Il figlio gli disse: Padre, ho peccato contro il Cielo e contro di te; non sono più degno di esser chiamato tuo figlio.
Ma il padre disse ai servi: Presto, portate qui il vestito più bello e rivestitelo, mettetegli l’anello al dito e i calzari ai piedi.
Portate il vitello grasso, ammazzatelo, mangiamo e facciamo festa, perché questo mio figlio era morto ed è tornato in vita, era perduto ed è stato ritrovato.
E cominciarono a far festa.
Il figlio maggiore si trovava nei campi.
Al ritorno, quando fu vicino a casa, udì la musica e le danze; chiamò un servo e gli domandò che cosa fosse tutto ciò.
Il servo gli rispose: È tornato tuo fratello e il padre ha fatto ammazzare il vitello grasso, perché lo ha riavuto sano e salvo.
Egli si arrabbiò, e non voleva entrare.
Il padre allora uscì a pregarlo.
Ma lui rispose a suo padre: Ecco, io ti servo da tanti anni e non ho mai trasgredito un tuo comando, e tu non mi hai dato mai un capretto per far festa con i miei amici.
Ma ora che questo tuo figlio che ha divorato i tuoi averi con le prostitute è tornato, per lui hai ammazzato il vitello grasso.
Gli rispose il padre: Figlio, tu sei sempre con me e tutto ciò che è mio è tuo; ma bisognava far festa e rallegrarsi, perché questo tuo fratello era morto ed è tornato in vita, era perduto ed è stato ritrovato”.

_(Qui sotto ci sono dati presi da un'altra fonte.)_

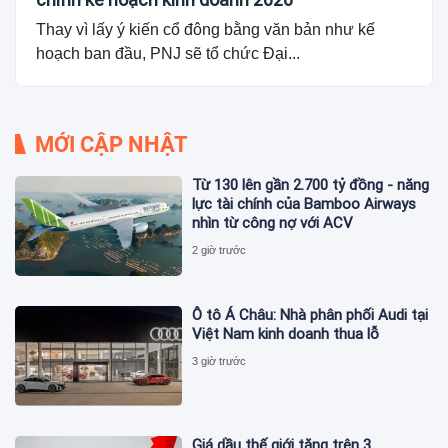
Thay vì lấy ý kiến cổ đông bằng văn bản như kế
hoạch ban đầu, PNJ sẽ tổ chức Đại...
MỚI CẬP NHẬT
Từ 130 lên gần 2.700 tỷ đồng - năng
lực tài chính của Bamboo Airways
nhìn từ công nợ với ACV
2 giờ trước
Ô tô Á Châu: Nhà phân phối Audi tại
Việt Nam kinh doanh thua lỗ
3 giờ trước
Giá dầu thế giới tăng trên 3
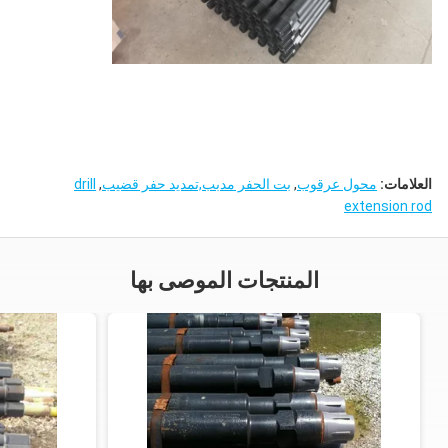
العلامات:
محول عرقوب
,
بت الحفر مدبب,تمديد حفر قضيب
,
drill
extension rod
المنتجات الموصى بها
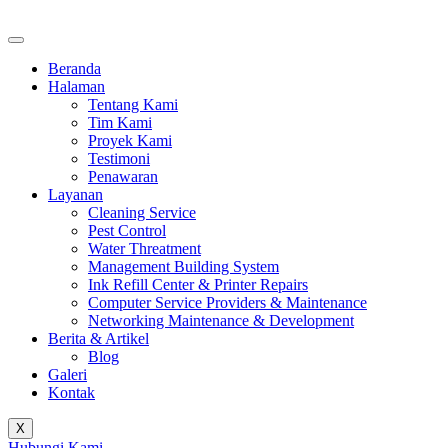
Beranda
Halaman
Tentang Kami
Tim Kami
Proyek Kami
Testimoni
Penawaran
Layanan
Cleaning Service
Pest Control
Water Threatment
Management Building System
Ink Refill Center & Printer Repairs
Computer Service Providers & Maintenance
Networking Maintenance & Development
Berita & Artikel
Blog
Galeri
Kontak
X
Hubungi Kami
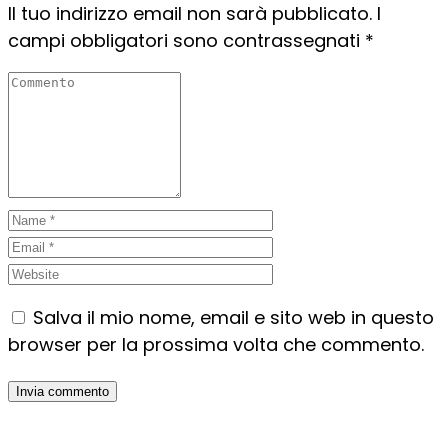
Il tuo indirizzo email non sarà pubblicato.
I
campi obbligatori sono contrassegnati
*
Salva il mio nome, email e sito web in questo
browser per la prossima volta che commento.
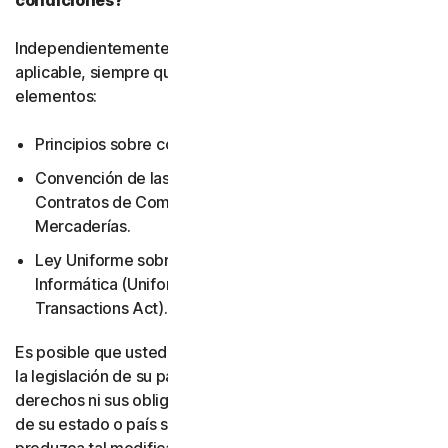
condiciones?
Independientemente de la legislación local que resulte
aplicable, siempre quedarán excluidos los siguientes
elementos:
Principios sobre conflicto de leyes.
Convención de las Naciones Unidas sobre los
Contratos de Compraventa Internacional de
Mercaderías.
Ley Uniforme sobre Transacciones de Información
Informática (Uniform Computer Information
Transactions Act).
Es posible que usted tenga otros derechos en virtud de
la legislación de su país. Este acuerdo no modifica sus
derechos ni sus obligaciones en virtud de la legislación
de su estado o país si dicha legislación no permite que se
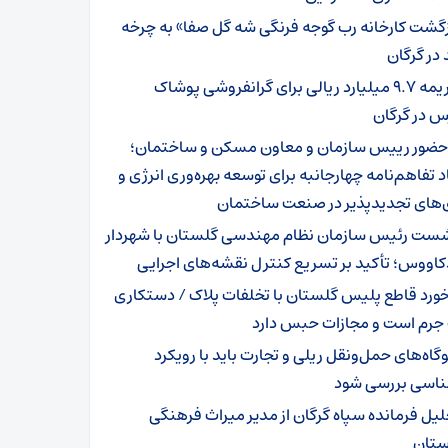
زگشت کارخانه رب گوجه فرنگی شه گل صفا» به چرخه
 در گرگان
جریمه ۹.۷ میلیارد ریالی برای گرانفروشی پوشاک
س در گرگان
 حضور رییس سازمان و معاون مسکن و ساختمان؛
د تفاهم‌نامه چهارجانبه برای توسعه بهره‌وری انرژی و
ی‌های تجدیدپذیر در صنعت ساختمان
ست رئیس سازمان نظام مهندسی گلستان با شهردار
اووس؛ تأکید بر تسریع کنترل نقشه‌های اجرایی
خورد قاطع پلیس گلستان با تخلفات پلاک / دستکاری
 جرم است و مجازات حبس دارد
وگاه‌های حمل‌ونقل ریلی و تجارت باید با رویکرد
ناسی بررسی شود
لیل فرمانده سپاه گرگان از مدیر میراث فرهنگی
تان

Dalla parabola in esame, dove Amore, Disaccordo, Rabbia, Perdono, Umiltà e Pentimento s’intrecciano, tessendo una trama di non facile comprensione, si trae un insegnamento semplice ma di un’importanza cosmica.
L’Amore, il sentimento che rende vivo un uomo, la ragione della sua esistenza (qualcuno sembra venuto al mondo al solo scopo di seminar male … ma questa è una storia a parte!), non vincola, quando è puro, e può cambiar pelle, quando è strappato, riacquistando bellezza.
Amare è non avere paura della solitudine o delle eventuali tempeste che scuoteranno i panorami, è accettare il rischio di veder andar via chi si ama e riuscire ad essere felici per la sua felicità, per l’eventuale ricerca di essa.
Una narrazione, 3 personaggi, ciascuno col proprio sentire, 3 protagonisti importanti …
Non esiste un finale “univoco” ma, cosa che non avevo mai soppesato, più scelte, più direzioni …
A ciascuno di noi, la vita, fornisce l’inchiostro per scrivere le ultime righe della nostra storia!

L.M.Epicoco
– Carla –

 

 

 

9 pensieri su “Un pasto caldo per l’Anima

  1. Bella parabola! 🙂 A proposito di questa, quest’estate – su dei tavoli di un mercatino – ho acquistato “L’abbraccio benedicente”, di Henry Leuwen; devo ancora leggerlo…

      • Buongiorno Carla, lo farò senz’altro, te lo prometto! 🙂 Grazie, i tuoi pensieri mi riempiono sempre di gioia! Un abbraccio anche a te ❤

    • Ciao Allegro, io, al contratrio, la trovo una vera perla di saggezza, tocca tutti e non tocca nessuno, puoi ritrovarti in ogni personaggio e metterti nella condizione di capire l’altro. Serena notte …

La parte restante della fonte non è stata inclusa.